> [TASK BRIEF] Lines in the following data that contain the string "back" are to be counted. Report only their number.

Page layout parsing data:
"""

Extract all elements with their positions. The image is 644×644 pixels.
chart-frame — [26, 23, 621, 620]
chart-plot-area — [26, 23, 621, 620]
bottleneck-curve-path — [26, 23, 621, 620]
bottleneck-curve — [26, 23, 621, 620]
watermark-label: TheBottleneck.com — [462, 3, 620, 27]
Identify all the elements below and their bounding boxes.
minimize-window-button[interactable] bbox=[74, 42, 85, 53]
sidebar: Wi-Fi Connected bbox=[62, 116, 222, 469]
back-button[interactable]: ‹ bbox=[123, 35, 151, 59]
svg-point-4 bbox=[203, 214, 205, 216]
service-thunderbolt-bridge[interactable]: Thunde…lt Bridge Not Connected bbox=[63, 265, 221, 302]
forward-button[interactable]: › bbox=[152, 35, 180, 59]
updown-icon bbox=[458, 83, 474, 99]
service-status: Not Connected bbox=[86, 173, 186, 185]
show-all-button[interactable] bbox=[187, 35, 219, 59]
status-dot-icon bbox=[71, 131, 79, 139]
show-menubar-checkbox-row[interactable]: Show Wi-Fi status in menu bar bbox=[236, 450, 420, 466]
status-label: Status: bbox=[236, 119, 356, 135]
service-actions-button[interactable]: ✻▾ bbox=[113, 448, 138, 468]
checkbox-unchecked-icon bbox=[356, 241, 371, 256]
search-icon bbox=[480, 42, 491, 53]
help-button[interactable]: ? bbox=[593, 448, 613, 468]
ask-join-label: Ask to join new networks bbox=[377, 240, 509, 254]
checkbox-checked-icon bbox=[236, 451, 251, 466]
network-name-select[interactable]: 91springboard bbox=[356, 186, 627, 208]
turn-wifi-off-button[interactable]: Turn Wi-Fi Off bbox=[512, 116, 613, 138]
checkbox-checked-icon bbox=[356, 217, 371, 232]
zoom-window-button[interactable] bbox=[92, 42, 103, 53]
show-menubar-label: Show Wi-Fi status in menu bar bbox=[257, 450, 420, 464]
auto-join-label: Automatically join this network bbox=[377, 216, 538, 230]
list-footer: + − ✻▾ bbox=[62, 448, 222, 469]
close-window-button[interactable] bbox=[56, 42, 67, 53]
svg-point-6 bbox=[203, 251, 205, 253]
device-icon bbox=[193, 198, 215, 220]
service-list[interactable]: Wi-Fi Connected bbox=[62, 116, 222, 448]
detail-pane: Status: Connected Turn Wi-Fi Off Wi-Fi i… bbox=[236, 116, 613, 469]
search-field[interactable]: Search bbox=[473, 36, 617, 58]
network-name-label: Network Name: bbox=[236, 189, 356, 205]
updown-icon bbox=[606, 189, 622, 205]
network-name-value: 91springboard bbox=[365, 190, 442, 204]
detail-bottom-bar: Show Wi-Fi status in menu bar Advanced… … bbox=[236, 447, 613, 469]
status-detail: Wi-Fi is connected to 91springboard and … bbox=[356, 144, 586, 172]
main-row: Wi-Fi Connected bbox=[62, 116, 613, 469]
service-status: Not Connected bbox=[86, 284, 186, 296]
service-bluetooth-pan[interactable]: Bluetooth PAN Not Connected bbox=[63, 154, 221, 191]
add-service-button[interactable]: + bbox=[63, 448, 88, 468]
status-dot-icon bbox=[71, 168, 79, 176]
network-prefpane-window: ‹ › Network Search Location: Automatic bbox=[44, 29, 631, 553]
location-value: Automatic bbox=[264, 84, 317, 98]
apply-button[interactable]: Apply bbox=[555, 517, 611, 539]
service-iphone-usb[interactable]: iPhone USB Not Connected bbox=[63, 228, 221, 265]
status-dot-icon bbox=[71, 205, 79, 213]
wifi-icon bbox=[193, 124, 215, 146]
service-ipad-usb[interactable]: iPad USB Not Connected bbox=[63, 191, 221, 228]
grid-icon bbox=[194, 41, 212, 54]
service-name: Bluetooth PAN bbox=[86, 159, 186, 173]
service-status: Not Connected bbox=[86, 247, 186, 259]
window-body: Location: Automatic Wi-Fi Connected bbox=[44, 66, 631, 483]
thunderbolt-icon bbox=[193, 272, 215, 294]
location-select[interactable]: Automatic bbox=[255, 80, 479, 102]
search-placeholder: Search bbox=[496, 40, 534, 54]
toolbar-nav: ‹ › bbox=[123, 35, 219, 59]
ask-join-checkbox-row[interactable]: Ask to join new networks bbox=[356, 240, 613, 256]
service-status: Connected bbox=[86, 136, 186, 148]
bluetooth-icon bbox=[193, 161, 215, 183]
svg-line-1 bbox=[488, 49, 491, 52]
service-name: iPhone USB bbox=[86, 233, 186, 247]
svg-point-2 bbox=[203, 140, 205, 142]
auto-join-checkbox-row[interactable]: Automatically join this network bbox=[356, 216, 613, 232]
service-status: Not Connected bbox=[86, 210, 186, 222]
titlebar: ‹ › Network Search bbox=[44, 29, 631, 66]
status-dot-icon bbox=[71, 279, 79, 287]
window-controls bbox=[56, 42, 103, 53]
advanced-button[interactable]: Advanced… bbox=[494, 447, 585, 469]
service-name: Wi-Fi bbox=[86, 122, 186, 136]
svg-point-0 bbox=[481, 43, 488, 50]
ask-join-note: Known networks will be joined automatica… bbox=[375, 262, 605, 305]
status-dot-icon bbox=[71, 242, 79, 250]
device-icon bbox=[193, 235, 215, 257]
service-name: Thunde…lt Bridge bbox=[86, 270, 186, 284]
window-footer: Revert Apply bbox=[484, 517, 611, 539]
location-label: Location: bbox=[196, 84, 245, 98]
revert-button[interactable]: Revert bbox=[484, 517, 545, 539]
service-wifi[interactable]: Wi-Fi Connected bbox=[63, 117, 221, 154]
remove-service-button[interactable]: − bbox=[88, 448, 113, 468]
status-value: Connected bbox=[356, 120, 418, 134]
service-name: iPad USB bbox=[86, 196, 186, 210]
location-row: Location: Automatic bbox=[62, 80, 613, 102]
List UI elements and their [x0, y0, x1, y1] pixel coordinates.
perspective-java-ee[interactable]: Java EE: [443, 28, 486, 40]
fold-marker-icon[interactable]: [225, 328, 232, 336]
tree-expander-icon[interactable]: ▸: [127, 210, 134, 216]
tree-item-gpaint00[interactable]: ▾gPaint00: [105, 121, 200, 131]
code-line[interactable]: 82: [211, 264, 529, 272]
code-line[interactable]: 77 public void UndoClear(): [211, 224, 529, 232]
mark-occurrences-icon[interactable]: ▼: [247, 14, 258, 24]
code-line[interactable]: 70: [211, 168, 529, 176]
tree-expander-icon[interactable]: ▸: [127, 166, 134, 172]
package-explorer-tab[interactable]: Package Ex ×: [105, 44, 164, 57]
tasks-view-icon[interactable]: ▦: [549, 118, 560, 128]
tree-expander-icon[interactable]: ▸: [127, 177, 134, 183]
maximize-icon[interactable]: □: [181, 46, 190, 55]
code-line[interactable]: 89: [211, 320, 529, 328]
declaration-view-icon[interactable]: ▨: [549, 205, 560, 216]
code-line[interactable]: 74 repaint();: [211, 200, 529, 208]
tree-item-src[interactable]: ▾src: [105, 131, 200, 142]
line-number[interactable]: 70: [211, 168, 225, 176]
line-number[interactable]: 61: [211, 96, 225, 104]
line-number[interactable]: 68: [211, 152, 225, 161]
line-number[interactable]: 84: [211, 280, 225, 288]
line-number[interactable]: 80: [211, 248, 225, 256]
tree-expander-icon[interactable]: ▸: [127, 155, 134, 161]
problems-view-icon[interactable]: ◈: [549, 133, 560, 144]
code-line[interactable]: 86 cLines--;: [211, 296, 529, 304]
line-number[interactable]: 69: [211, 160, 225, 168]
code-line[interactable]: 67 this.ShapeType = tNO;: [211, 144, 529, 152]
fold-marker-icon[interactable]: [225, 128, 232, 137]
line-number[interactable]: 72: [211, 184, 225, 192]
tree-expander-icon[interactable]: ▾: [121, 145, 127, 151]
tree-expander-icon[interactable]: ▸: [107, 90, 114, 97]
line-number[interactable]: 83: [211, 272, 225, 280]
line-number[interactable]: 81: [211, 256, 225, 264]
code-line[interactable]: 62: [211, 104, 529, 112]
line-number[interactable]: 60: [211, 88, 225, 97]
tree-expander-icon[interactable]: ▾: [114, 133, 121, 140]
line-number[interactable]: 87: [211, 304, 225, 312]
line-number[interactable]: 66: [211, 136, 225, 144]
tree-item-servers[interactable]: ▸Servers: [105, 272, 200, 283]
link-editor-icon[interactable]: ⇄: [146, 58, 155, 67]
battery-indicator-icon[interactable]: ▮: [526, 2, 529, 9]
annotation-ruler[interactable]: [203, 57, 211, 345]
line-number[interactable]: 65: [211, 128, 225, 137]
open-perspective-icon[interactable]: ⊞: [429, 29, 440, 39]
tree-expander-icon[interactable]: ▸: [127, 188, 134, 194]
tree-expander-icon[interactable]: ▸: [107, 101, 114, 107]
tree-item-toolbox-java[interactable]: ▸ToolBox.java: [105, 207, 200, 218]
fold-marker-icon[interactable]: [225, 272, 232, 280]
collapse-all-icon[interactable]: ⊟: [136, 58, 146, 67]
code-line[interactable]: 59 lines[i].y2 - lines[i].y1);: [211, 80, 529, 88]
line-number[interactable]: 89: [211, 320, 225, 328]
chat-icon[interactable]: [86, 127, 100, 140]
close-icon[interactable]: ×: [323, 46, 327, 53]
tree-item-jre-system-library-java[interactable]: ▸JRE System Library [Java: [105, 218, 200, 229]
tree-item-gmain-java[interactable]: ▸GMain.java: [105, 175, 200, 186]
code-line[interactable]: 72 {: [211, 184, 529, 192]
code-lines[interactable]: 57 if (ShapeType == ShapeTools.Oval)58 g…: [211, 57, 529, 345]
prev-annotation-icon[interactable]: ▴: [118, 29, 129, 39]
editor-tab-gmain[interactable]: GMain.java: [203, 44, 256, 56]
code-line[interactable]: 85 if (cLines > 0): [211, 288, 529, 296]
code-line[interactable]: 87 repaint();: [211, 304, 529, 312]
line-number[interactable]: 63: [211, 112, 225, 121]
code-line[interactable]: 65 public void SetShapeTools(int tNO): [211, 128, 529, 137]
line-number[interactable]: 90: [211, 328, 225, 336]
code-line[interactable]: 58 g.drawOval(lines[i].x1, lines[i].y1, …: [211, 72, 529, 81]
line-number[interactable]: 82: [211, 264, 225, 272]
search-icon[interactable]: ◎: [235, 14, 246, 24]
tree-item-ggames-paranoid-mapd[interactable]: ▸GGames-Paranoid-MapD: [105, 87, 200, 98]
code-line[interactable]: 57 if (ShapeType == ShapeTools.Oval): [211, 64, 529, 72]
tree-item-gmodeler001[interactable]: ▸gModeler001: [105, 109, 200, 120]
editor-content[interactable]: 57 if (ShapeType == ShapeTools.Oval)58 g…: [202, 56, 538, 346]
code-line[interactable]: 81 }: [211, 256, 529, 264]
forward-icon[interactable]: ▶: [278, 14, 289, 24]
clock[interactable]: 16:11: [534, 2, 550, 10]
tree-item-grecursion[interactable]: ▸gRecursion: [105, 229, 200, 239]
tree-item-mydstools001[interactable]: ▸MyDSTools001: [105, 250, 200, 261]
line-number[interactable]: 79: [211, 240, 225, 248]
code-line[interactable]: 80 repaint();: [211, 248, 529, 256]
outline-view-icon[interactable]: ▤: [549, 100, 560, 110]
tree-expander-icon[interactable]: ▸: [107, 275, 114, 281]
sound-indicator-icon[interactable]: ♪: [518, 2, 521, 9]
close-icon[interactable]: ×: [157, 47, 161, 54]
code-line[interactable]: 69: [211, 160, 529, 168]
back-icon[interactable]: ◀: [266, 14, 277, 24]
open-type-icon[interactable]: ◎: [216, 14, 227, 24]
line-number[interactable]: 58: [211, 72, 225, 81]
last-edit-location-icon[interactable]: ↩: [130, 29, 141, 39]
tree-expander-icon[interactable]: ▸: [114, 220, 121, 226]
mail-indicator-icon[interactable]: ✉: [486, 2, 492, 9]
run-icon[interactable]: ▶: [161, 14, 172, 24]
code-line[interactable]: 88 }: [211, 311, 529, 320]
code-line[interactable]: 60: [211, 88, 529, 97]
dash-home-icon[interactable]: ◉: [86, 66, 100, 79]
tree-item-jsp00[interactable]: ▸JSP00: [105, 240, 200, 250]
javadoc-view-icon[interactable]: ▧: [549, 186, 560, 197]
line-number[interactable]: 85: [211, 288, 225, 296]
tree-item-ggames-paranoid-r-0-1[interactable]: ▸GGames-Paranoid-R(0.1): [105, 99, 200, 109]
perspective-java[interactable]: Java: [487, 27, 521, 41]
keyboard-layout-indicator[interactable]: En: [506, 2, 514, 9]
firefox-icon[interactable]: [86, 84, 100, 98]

"""

> [EXERCISE RESULT] 2